Blobs are stored in containers.
A container provides a convenient way of grouping related blobs together, and you can organize blobs in a hierarchy of folders inside a container, similar to files in a file system on disk.
What is the difference between DDL and DML?
DDL (Data Description Language): DDL statements are used to create or change databases, schemes, constraints etc.
E.g. CREATE, ALTER, DROP, RENAME
DML (Data Manipulation Language): DML statements are used to insert update or delete records.
E.g. SELECT, INSERT, UPDATE, DELETE
What is IaaS?
IaaS (Infrastructure as a Service): Azure enables you to create a virtual infrastructure in the cloud that mirrors the way an on-premises data center might work.
You take responsibility for installing and configuring the software, such as the DBMS, on these virtual machines.
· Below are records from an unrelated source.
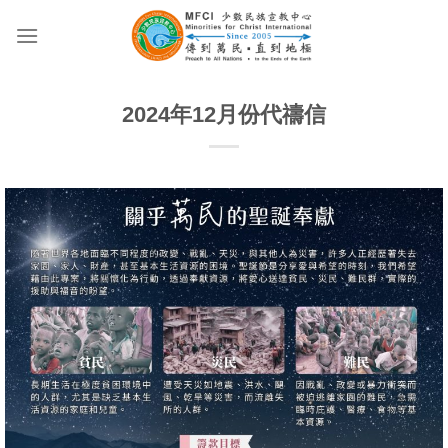
Skip
to
content
2024年12月份代禱信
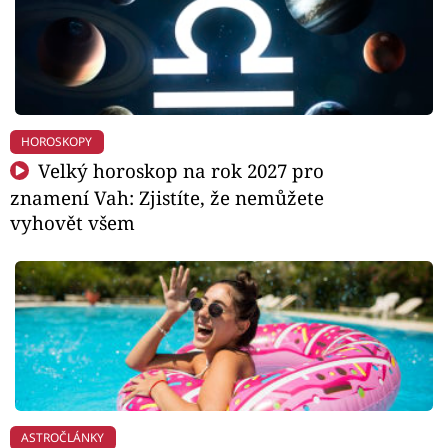
HOROSKOPY
Velký horoskop na rok 2027 pro
znamení Vah: Zjistíte, že nemůžete
vyhovět všem
ASTROČLÁNKY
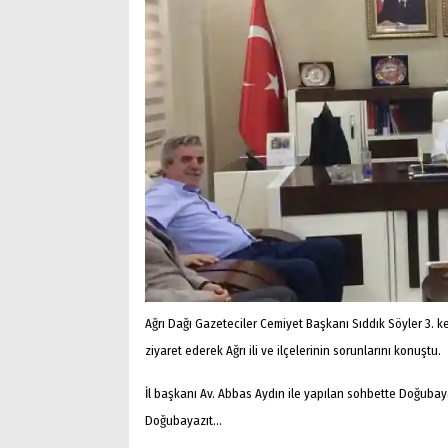
Ağrı Dağı Gazeteciler Cemiyet Başkanı Sıddık Söyler 3. ke
ziyaret ederek Ağrı ili ve ilçelerinin sorunlarını konuştu.
İl başkanı Av. Abbas Aydın ile yapılan sohbette Doğubaya
Doğubayazıt...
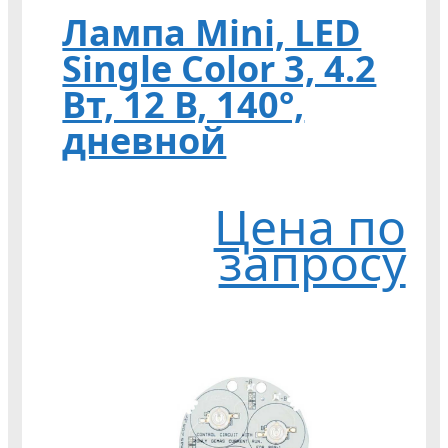
Лампа Mini, LED
Single Color 3, 4.2
Вт, 12 В, 140°,
дневной
Цена по
запросу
Very similar to how you would run a system inside an organization but you don’t have to concern yourself with the hardware.
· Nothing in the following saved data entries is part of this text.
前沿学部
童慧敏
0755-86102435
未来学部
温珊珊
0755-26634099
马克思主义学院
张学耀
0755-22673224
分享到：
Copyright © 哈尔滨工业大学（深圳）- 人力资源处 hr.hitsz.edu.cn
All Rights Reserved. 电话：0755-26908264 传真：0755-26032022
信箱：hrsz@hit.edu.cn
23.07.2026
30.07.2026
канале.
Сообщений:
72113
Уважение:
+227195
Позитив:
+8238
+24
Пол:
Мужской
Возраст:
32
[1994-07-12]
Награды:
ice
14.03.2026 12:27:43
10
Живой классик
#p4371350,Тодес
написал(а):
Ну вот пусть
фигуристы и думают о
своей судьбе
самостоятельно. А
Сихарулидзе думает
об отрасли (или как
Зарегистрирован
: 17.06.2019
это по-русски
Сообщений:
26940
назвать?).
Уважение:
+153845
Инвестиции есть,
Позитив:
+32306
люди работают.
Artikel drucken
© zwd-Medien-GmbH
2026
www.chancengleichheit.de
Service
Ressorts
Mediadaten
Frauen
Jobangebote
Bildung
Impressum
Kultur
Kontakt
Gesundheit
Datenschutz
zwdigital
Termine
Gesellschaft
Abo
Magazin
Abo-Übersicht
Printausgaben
E.g. SQL Server running on a Azure virtual machine.
What is PaaS?
PaaS (Platform as a Service): You specify the resources that you require and Azure creates the necessary virtual machines, networks, and other devices for you.
IaaS + database management and operating systems.
E.g. Azure SQL Databases
What is SaaS?
SaaS (Software as a Service): SaaS services are typically specific software packages that are installed and run on virtual hardware in the cloud.
E.g. Office 365
What are the tasks performed by an analytical data processing system?
Data ingestion > Data transformation / Data processing > Data querying > Data visualization
What is the difference between a relational and a non-relational database?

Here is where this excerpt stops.